Votre relevé de charges vient d’arriver et vous avez du mal à y voir clair ? MALSH Property et Régie BAYARD vous aide à y voir plus clair dans cet article.

Votre relevé de charges vient d’arriver et vous avez du mal à y voir clair ? Il faut dire que les charges de copropriété sont rarement simples à décrypter. D’un côté, les occupants s’interrogent sur les différences de montant entre logements similaires. De l’autre, les bailleurs cherchent à comprendre ce qui leur revient réellement et ce qui peut être récupéré auprès d’un locataire.
Derrière ces incompréhensions se cache pourtant un fonctionnement structuré, fondé sur des règles précises de répartition et de calcul. On vous aide à comprendre pour mieux lire votre décompte, éviter les mauvaises interprétations et enfin savoir qui paie quoi dans une copropriété.
Charges de copropriété : de quoi parle-t-on exactement ?
Les charges de copropriété couvrent l’ensemble des dépenses nécessaires au fonctionnement, à la gestion et à la conservation de l’immeuble. Que vous soyez copropriétaire occupant, propriétaire bailleur ou gestionnaire d’un actif en immobilier tertiaire ou résidentiel, il est utile de distinguer les grandes catégories de charges...
Les charges générales de copropriété
Les charges générales correspondent aux dépenses liées à la conservation, l’entretien et l’administration de l’immeuble. Concrètement, elles peuvent inclure :
- les honoraires du syndic de copropriété ;
- l’assurance de l’immeuble ;
- l’entretien des parties communes ;
- le ménage et la sortie des conteneurs ;
- l’électricité des espaces communs ;
- l’entretien des espaces verts ;
- certains frais administratifs ou de gestion.
Ces dépenses concernent l’ensemble de la copropriété. Leur répartition s’effectue généralement selon les tantièmes ou quotes-parts prévus dans le règlement de copropriété.
Autrement dit, tous les copropriétaires participent, mais pas forcément dans les mêmes proportions. Par exemple, un appartement familial de 120 m² n’aura généralement pas la même contribution qu’un studio ou qu’une cave, car chaque lot possède une quote-part différente des parties communes.
Les charges spéciales (services et équipements communs)
Les charges spéciales concernent les équipements et services mis à disposition dans l’immeuble. On retrouve notamment :
- l’ascenseur ;
- le chauffage collectif ;
- l’eau collective ;
- l’interphone ou le contrôle d’accès ;
- la ventilation commune ;
- certains équipements techniques dans les immeubles tertiaires (climatisation, sécurité, accueil, parkings, etc.).
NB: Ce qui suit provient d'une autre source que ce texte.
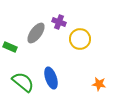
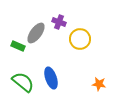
green rectangle: moved 8 px right, 1 px up
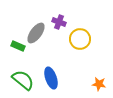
green semicircle: moved 2 px up
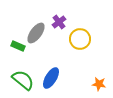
purple cross: rotated 32 degrees clockwise
blue ellipse: rotated 50 degrees clockwise
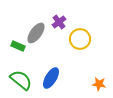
green semicircle: moved 2 px left
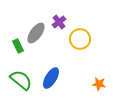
green rectangle: rotated 40 degrees clockwise
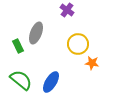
purple cross: moved 8 px right, 12 px up; rotated 16 degrees counterclockwise
gray ellipse: rotated 15 degrees counterclockwise
yellow circle: moved 2 px left, 5 px down
blue ellipse: moved 4 px down
orange star: moved 7 px left, 21 px up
Contrairement aux charges générales, leur répartition ne dépend pas uniquement de la surface ou des tantièmes généraux. Le principe légal est celui de l’utilité objective du service pour chaque lot. Un appartement situé au 5ᵉ étage, par exemple, utilise davantage l’ascenseur qu’un local situé au rez-de-chaussée.
Selon le règlement de copropriété, les répartitions de charges liées à l’ascenseur peuvent donc être différentes. Cette logique est particulièrement importante dans les répartitions de charges en immobilier résidentiel, mais aussi en immobilier tertiaire, où certains services techniques profitent uniquement à une partie des occupants ou des bâtiments.
Les charges exceptionnelles et travaux
En plus des dépenses courantes, votre relevé de charges peut inclure des charges exceptionnelles, souvent liées à des travaux votés en assemblée générale. Parmi les exemples les plus fréquents, on peut citer :
- ravalement de façade ;
- rénovation de toiture ;
- remplacement d’une chaudière collective ;
- rénovation énergétique ;
- travaux d’ascenseur ;
- mise en conformité technique ou réglementaire.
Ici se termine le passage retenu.